Главными из чувственных удовольствий являются, по Августину, удовольствия слуха и зрения. Их он разбирает достаточно подробно, ибо они находятся на границе между чисто плотскими и собственно духовными удовольствиями и бывают как негативными, так, отчасти, и позитивными, когда содержат «следы разума».
Много внимания уделил Августин слуховым удовольствиям в трактате «De musica», и мы еще остановимся на этом в соответствующем месте. Здесь мы затронем лишь рассуждения Августина об этом предмете в «Исповеди».
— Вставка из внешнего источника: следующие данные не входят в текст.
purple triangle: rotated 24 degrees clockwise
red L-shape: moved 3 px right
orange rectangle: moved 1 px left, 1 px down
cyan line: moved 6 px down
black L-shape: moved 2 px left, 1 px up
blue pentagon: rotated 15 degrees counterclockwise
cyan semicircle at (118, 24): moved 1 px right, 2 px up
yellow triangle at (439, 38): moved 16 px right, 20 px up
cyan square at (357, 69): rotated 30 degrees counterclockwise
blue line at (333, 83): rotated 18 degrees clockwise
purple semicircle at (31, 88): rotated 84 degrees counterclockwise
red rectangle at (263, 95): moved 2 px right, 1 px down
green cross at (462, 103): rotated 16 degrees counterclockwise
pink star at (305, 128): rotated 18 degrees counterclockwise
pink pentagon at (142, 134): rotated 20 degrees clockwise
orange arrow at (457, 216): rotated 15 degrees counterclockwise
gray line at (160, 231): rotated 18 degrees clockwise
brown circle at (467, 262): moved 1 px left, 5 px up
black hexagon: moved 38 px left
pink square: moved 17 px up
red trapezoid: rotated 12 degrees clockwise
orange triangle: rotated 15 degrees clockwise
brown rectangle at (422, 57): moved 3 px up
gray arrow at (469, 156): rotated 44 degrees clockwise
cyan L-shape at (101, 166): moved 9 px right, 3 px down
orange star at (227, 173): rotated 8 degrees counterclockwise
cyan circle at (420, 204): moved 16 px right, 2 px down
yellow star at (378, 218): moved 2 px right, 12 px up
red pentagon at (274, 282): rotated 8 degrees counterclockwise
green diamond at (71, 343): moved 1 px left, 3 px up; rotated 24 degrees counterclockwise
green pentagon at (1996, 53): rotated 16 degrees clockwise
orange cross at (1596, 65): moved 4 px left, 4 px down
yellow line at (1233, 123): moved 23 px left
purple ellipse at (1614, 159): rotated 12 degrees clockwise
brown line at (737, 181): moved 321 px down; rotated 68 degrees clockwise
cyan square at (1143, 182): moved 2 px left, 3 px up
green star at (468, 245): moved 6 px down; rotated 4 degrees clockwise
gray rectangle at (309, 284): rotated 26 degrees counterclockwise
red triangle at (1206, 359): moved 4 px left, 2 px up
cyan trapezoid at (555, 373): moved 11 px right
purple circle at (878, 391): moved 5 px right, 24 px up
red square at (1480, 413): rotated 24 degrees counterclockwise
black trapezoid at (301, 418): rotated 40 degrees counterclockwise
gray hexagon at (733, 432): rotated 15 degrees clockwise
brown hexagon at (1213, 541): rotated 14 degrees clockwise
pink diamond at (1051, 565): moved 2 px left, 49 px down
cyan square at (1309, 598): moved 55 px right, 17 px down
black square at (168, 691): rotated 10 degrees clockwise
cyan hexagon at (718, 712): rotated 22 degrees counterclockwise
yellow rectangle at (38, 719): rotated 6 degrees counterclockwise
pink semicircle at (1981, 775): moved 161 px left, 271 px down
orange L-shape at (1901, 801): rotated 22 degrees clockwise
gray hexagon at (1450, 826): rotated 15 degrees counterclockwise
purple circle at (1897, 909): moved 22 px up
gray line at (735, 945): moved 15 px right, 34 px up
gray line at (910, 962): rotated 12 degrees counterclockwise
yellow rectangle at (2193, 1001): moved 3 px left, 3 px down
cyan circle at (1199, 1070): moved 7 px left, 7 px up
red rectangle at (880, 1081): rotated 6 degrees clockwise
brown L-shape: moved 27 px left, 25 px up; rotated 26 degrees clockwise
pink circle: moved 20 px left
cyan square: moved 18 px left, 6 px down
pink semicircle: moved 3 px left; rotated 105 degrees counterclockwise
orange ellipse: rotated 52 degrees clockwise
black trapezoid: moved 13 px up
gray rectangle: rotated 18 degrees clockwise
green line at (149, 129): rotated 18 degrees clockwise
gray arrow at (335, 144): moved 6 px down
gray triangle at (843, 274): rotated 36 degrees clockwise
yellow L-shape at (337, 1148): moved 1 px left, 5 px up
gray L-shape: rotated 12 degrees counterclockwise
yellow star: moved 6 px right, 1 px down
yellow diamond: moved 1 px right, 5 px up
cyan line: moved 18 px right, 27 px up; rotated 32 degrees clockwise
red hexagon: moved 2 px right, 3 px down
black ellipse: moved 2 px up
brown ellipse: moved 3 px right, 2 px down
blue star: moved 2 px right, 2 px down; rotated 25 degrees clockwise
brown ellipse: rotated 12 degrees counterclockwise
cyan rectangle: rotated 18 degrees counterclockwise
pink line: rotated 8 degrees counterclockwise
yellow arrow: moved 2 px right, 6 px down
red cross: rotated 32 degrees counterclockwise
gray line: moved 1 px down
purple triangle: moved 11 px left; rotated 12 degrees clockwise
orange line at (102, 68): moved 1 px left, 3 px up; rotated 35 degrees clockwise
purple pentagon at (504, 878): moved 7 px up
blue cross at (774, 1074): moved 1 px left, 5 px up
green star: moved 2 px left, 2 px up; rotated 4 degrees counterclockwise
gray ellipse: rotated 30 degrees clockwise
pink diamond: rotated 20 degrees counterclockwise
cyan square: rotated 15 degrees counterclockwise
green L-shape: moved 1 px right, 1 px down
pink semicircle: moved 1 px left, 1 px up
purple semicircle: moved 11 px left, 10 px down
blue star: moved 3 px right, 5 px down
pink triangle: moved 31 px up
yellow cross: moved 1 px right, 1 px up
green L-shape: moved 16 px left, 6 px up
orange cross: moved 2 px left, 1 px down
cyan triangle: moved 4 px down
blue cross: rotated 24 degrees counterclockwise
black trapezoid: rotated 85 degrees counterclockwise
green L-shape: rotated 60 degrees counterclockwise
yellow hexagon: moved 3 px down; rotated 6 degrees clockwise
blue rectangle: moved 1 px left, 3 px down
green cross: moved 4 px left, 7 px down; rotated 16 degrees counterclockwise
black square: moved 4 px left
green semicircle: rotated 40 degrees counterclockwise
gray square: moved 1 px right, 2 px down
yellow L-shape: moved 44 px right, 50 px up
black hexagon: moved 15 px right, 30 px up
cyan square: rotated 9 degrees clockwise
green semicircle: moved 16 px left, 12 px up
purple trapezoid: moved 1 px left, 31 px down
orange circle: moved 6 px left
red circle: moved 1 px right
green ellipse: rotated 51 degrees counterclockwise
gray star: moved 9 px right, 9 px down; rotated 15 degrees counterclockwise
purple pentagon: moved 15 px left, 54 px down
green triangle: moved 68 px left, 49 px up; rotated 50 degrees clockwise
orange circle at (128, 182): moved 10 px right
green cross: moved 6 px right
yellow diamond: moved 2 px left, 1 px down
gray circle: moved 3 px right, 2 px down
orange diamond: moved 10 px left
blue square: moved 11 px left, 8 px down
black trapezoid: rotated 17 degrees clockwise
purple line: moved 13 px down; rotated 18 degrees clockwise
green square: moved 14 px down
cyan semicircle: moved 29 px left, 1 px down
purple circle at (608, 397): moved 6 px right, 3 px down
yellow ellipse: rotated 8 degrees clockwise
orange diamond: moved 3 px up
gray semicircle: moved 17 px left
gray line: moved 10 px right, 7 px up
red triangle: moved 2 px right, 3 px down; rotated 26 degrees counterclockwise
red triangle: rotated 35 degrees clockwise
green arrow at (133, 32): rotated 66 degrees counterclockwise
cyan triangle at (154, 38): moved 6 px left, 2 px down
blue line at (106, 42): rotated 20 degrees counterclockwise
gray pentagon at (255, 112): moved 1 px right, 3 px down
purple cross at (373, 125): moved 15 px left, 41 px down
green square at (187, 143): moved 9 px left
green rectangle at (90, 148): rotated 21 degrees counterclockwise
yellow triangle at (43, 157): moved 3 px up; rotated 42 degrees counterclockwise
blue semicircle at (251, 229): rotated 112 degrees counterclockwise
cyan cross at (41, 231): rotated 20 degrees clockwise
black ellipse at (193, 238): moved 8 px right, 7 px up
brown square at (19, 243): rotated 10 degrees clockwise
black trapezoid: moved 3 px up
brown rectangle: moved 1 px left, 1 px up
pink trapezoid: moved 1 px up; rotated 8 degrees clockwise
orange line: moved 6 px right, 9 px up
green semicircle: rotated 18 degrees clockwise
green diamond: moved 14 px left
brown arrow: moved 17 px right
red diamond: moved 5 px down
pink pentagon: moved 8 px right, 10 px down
В молодости его сильно увлекали музыка и пение. Затем он осудил доставляемые ими удовольствия как чувственные и постарался отказаться от них, хотя, исследуя на предмете стихосложения и музыки закономерности их возникновения, он пришел к выводу, что они основываются на «разумных» основаниях, содержат «следы разума». Тем не менее отношение к «удовольствиям слуха» у него постоянно оставалось настороженным, даже когда речь заходила о церковном пении, доставлявшем ему особое удовольствие. «Иногда, мне кажется, я уделяю им (духовным песням. - В. Б.) больше почета, чем следует: я чувствую, что сами святые слова зажигают наши души благочестием более жарким, если они хорошо спеты; плохое пение такого действия не оказывает». Августин начинает осознавать здесь, что эстетическое наслаждение может способствовать благочестию. Однако слишком хорошее знание языческого гедонизма и раннехристианский ригоризм побуждают его осторожно подходить к этому вопросу. Сначала пример Афанасия Александрийского, заставлявшего, по его мнению, «произносить псалмы с такими незначительными модуляциями, что это была скорее декламация, чем пение», представлялся Аврелию более уместным в церкви, чем пение, введенное в Медиолане его духовным кумиром Амвросием. Однако в конце концов эстетическая чуткость берет верх в Августине и он убеждает себя одобрить храмовое пение: «...я вспоминаю слезы, которые проливал под звуки церковного пения, когда только что обрел веру мою; и хотя теперь меня трогает не пение, а то, о чем поется, но вот - это поется чистыми голосами, в напевах вполне подходящих, и я вновь признаю великую пользу этого установившегося обычая. Так и колеблюсь я,- и наслаждение опасно, и спасительное влияние пения доказано опытом. Склоняясь к тому, чтобы не произносить бесповоротного суждения, я все-таки скорее одобряю обычай петь в церкви: пусть душа слабая, упиваясь звуками, воспрянет, исполнясь благочестия» (X, 33). Опасаясь музыкального гедонизма, Августин тем не менее отдает себе отчет, что античная теория музыкального этоса содержит рациональное зерно и в какой-то мере опирается на нее в своих рассуждениях. Она помогает ему отчасти понять причины воздействия церковной музыки на верующего. «Каждому из наших душевных движений,- в лучших пифагорейских традициях пишет Августин,- присущи и только ему одному свойственны определенные модуляции в голосе говорящего и поющего, и они, в силу какого-то тайного сродства, эти чувства вызывают» (X, 33, 49).